● ABOUT THIS EXERCISE
Which lines run from the line with "24/7 Kundenservice per Telefon und E-Mail" through the line with "total de 319" in the entries below? Print them exactly, both ends included, and nothing more.

Data extracted from a collection
^^^^^^^^^^^^^^^^

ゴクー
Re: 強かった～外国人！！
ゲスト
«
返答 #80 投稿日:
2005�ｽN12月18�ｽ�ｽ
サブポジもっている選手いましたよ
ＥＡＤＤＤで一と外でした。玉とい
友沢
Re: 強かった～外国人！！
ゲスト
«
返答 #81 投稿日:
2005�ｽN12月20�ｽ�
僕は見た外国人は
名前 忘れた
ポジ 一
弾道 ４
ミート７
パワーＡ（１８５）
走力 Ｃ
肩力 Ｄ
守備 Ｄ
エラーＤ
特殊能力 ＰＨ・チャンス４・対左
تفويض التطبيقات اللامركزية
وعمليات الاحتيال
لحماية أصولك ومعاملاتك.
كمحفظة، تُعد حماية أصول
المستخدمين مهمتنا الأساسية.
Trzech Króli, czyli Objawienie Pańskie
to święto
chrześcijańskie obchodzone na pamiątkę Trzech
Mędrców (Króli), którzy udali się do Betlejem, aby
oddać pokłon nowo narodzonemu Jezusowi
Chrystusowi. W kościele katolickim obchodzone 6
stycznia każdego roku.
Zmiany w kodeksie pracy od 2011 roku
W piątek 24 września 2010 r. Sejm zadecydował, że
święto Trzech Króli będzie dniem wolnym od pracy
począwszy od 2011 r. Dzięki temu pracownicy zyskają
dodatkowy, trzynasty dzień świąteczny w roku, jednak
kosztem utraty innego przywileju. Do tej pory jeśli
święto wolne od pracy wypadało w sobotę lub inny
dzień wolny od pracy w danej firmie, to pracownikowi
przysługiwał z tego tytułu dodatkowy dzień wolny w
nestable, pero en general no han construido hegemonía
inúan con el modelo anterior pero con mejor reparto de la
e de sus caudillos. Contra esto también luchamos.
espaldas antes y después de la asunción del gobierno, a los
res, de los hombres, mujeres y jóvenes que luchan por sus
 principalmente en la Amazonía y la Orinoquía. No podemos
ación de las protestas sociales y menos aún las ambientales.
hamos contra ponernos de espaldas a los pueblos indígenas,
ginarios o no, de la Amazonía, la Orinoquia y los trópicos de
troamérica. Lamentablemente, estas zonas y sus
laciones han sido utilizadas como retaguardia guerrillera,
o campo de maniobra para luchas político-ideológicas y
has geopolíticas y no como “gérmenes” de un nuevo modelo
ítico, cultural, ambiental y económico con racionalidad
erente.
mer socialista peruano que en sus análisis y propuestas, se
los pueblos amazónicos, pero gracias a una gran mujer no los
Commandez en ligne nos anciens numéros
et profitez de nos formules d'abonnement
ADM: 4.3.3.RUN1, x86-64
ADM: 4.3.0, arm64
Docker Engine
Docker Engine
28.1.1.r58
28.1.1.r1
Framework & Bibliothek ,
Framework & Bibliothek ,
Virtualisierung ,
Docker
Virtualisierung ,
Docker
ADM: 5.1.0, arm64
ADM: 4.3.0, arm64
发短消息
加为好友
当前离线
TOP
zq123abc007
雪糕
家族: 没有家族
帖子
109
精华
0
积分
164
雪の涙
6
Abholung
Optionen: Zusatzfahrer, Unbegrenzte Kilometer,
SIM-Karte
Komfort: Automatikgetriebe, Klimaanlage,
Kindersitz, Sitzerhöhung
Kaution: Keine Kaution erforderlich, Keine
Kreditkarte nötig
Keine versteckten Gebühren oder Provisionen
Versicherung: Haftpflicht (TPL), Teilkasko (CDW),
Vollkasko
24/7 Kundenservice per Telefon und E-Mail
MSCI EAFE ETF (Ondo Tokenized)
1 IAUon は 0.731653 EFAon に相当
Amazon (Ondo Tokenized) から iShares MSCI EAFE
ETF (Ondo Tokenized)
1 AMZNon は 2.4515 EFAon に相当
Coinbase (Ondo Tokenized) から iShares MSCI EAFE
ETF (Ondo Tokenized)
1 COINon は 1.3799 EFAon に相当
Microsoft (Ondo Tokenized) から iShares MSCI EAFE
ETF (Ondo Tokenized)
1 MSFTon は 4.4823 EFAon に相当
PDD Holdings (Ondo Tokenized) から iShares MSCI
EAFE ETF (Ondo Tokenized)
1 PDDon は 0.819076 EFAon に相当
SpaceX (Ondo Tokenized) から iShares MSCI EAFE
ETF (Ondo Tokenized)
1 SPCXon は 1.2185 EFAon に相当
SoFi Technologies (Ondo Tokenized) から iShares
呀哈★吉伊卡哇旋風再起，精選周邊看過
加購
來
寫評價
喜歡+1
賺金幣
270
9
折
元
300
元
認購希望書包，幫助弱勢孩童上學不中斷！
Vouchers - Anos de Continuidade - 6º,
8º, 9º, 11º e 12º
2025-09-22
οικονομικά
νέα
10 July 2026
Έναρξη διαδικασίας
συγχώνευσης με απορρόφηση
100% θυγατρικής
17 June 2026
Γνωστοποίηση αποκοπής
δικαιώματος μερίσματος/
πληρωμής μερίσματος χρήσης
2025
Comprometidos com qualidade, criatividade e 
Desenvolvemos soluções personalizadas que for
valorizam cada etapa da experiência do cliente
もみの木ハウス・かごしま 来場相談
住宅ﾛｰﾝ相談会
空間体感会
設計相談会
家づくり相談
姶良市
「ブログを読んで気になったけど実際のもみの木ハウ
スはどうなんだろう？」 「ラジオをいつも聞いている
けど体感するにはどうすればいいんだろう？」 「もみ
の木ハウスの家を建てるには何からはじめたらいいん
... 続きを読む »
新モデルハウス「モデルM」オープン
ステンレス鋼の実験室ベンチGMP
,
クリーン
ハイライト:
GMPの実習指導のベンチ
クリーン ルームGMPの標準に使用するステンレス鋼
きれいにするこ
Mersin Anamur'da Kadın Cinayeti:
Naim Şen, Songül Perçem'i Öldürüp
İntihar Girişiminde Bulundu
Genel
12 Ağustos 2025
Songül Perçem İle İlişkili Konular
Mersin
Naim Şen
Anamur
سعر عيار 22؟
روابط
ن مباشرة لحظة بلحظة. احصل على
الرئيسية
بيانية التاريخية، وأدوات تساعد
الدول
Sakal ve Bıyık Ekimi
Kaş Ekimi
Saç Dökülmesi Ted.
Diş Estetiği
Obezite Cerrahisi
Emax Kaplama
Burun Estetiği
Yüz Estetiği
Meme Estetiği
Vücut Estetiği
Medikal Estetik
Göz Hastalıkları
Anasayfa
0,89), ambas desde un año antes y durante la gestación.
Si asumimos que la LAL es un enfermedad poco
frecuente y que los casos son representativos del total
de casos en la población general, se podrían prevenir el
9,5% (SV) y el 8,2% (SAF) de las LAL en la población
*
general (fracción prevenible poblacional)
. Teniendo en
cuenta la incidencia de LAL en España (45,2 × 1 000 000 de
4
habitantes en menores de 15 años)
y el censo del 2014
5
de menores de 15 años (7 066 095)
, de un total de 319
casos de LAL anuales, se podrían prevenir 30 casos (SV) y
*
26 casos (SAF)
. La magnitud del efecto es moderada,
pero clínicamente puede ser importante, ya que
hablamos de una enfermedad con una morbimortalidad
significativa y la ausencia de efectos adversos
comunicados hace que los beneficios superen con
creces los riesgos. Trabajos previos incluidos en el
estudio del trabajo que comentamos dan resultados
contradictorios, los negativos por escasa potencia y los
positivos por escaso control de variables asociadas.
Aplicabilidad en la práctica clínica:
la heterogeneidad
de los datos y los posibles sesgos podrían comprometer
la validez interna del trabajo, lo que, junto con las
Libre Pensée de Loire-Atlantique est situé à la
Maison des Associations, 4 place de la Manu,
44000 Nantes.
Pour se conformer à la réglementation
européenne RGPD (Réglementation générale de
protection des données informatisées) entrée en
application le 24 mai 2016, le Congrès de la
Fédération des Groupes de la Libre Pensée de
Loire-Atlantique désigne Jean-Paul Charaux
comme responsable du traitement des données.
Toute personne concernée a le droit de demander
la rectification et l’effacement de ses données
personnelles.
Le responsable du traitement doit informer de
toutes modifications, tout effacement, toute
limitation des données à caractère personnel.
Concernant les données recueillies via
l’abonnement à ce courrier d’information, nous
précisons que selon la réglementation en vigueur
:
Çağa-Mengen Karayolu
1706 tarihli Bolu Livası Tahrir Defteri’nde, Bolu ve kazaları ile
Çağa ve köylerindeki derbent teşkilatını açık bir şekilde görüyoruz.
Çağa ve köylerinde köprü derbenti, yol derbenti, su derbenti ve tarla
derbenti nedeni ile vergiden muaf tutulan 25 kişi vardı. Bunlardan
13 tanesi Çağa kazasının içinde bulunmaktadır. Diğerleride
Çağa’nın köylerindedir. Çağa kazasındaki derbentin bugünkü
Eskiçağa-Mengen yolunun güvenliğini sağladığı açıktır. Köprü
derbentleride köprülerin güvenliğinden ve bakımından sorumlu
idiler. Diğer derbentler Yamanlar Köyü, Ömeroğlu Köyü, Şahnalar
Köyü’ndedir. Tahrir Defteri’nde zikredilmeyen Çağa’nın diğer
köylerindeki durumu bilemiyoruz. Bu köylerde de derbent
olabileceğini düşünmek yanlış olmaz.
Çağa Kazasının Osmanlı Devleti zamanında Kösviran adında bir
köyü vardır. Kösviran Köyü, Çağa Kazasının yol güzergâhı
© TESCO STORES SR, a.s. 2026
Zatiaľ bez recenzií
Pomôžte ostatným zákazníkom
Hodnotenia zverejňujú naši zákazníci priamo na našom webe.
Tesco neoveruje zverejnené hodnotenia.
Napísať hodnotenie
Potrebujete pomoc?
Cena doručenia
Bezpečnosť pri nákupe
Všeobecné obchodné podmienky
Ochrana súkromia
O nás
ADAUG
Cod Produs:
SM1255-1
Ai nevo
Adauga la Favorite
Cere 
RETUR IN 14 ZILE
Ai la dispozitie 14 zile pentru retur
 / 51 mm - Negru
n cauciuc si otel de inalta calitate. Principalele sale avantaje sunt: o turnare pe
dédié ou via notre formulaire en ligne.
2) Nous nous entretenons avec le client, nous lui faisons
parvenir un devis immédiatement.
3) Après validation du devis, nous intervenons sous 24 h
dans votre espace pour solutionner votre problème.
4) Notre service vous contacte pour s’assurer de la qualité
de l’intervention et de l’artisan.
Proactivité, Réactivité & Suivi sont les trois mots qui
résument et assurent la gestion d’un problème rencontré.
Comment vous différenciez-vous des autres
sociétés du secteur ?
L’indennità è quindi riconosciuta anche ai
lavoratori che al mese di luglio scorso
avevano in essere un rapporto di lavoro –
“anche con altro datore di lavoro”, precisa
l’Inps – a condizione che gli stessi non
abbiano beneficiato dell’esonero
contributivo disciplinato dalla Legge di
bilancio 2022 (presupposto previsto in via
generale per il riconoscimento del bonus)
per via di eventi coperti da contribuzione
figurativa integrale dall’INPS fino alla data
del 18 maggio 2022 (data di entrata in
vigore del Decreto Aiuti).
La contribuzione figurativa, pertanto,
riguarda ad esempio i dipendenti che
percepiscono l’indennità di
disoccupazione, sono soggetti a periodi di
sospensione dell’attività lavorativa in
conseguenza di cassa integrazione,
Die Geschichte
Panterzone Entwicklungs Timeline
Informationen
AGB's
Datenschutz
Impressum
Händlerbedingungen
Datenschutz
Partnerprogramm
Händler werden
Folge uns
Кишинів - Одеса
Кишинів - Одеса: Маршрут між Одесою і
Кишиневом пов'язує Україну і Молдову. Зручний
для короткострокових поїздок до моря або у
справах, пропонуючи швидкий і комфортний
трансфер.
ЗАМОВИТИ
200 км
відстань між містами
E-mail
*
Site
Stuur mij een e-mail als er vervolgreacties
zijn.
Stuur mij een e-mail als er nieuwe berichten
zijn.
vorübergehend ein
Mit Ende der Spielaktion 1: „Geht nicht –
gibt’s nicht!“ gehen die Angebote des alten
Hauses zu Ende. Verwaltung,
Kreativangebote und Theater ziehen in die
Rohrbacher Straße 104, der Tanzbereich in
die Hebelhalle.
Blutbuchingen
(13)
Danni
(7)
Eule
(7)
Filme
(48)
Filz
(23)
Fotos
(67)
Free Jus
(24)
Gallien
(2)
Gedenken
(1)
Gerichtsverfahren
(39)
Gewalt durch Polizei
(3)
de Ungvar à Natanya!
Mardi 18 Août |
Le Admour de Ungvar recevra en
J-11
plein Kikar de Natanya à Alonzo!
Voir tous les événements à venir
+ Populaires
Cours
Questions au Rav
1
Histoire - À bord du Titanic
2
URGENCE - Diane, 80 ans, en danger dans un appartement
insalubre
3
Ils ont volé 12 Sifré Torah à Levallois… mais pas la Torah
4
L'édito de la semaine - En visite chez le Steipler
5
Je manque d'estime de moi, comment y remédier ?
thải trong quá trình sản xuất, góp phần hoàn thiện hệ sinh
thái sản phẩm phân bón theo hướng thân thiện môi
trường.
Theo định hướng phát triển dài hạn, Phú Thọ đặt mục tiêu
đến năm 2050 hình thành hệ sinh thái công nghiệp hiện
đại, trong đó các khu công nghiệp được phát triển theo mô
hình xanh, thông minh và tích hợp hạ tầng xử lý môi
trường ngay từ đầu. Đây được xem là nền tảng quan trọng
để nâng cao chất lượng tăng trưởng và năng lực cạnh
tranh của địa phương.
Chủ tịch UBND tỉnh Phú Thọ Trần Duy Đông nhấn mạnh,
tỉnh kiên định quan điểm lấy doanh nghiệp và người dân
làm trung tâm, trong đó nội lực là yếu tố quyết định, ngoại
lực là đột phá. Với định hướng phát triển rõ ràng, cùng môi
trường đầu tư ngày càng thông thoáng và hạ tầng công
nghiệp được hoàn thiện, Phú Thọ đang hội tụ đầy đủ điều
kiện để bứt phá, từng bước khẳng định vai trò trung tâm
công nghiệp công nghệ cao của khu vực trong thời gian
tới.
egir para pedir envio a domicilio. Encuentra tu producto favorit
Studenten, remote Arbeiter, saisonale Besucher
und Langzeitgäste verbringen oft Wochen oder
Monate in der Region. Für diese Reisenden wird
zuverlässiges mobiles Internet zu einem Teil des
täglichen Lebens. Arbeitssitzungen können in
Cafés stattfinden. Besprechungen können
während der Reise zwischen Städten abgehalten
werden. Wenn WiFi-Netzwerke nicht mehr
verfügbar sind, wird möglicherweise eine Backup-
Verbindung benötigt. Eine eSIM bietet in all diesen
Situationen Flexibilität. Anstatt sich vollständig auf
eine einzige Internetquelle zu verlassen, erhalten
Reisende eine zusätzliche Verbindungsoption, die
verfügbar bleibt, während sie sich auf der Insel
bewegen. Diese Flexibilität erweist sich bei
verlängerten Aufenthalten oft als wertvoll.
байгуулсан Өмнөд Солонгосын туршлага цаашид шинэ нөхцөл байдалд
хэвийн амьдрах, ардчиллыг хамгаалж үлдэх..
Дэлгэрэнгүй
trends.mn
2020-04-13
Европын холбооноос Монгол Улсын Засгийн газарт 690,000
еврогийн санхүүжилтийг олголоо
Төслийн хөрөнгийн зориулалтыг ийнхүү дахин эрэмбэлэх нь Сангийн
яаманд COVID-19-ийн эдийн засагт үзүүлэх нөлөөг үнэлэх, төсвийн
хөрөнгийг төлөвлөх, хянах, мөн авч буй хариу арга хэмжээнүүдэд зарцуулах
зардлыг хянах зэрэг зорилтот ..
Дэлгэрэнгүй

^^^^^^^^^^^^^^^^

● ANSWER SPACE
24/7 Kundenservice per Telefon und E-Mail
MSCI EAFE ETF (Ondo Tokenized)
1 IAUon は 0.731653 EFAon に相当
Amazon (Ondo Tokenized) から iShares MSCI EAFE
ETF (Ondo Tokenized)
1 AMZNon は 2.4515 EFAon に相当
Coinbase (Ondo Tokenized) から iShares MSCI EAFE
ETF (Ondo Tokenized)
1 COINon は 1.3799 EFAon に相当
Microsoft (Ondo Tokenized) から iShares MSCI EAFE
ETF (Ondo Tokenized)
1 MSFTon は 4.4823 EFAon に相当
PDD Holdings (Ondo Tokenized) から iShares MSCI
EAFE ETF (Ondo Tokenized)
1 PDDon は 0.819076 EFAon に相当
SpaceX (Ondo Tokenized) から iShares MSCI EAFE
ETF (Ondo Tokenized)
1 SPCXon は 1.2185 EFAon に相当
SoFi Technologies (Ondo Tokenized) から iShares
呀哈★吉伊卡哇旋風再起，精選周邊看過
加購
來
寫評價
喜歡+1
賺金幣
270
9
折
元
300
元
認購希望書包，幫助弱勢孩童上學不中斷！
Vouchers - Anos de Continuidade - 6º,
8º, 9º, 11º e 12º
2025-09-22
οικονομικά
νέα
10 July 2026
Έναρξη διαδικασίας
συγχώνευσης με απορρόφηση
100% θυγατρικής
17 June 2026
Γνωστοποίηση αποκοπής
δικαιώματος μερίσματος/
πληρωμής μερίσματος χρήσης
2025
Comprometidos com qualidade, criatividade e 
Desenvolvemos soluções personalizadas que for
valorizam cada etapa da experiência do cliente
もみの木ハウス・かごしま 来場相談
住宅ﾛｰﾝ相談会
空間体感会
設計相談会
家づくり相談
姶良市
「ブログを読んで気になったけど実際のもみの木ハウ
スはどうなんだろう？」 「ラジオをいつも聞いている
けど体感するにはどうすればいいんだろう？」 「もみ
の木ハウスの家を建てるには何からはじめたらいいん
... 続きを読む »
新モデルハウス「モデルM」オープン
ステンレス鋼の実験室ベンチGMP
,
クリーン
ハイライト:
GMPの実習指導のベンチ
クリーン ルームGMPの標準に使用するステンレス鋼
きれいにするこ
Mersin Anamur'da Kadın Cinayeti:
Naim Şen, Songül Perçem'i Öldürüp
İntihar Girişiminde Bulundu
Genel
12 Ağustos 2025
Songül Perçem İle İlişkili Konular
Mersin
Naim Şen
Anamur
سعر عيار 22؟
روابط
ن مباشرة لحظة بلحظة. احصل على
الرئيسية
بيانية التاريخية، وأدوات تساعد
الدول
Sakal ve Bıyık Ekimi
Kaş Ekimi
Saç Dökülmesi Ted.
Diş Estetiği
Obezite Cerrahisi
Emax Kaplama
Burun Estetiği
Yüz Estetiği
Meme Estetiği
Vücut Estetiği
Medikal Estetik
Göz Hastalıkları
Anasayfa
0,89), ambas desde un año antes y durante la gestación.
Si asumimos que la LAL es un enfermedad poco
frecuente y que los casos son representativos del total
de casos en la población general, se podrían prevenir el
9,5% (SV) y el 8,2% (SAF) de las LAL en la población
*
general (fracción prevenible poblacional)
. Teniendo en
cuenta la incidencia de LAL en España (45,2 × 1 000 000 de
4
habitantes en menores de 15 años)
y el censo del 2014
5
de menores de 15 años (7 066 095)
, de un total de 319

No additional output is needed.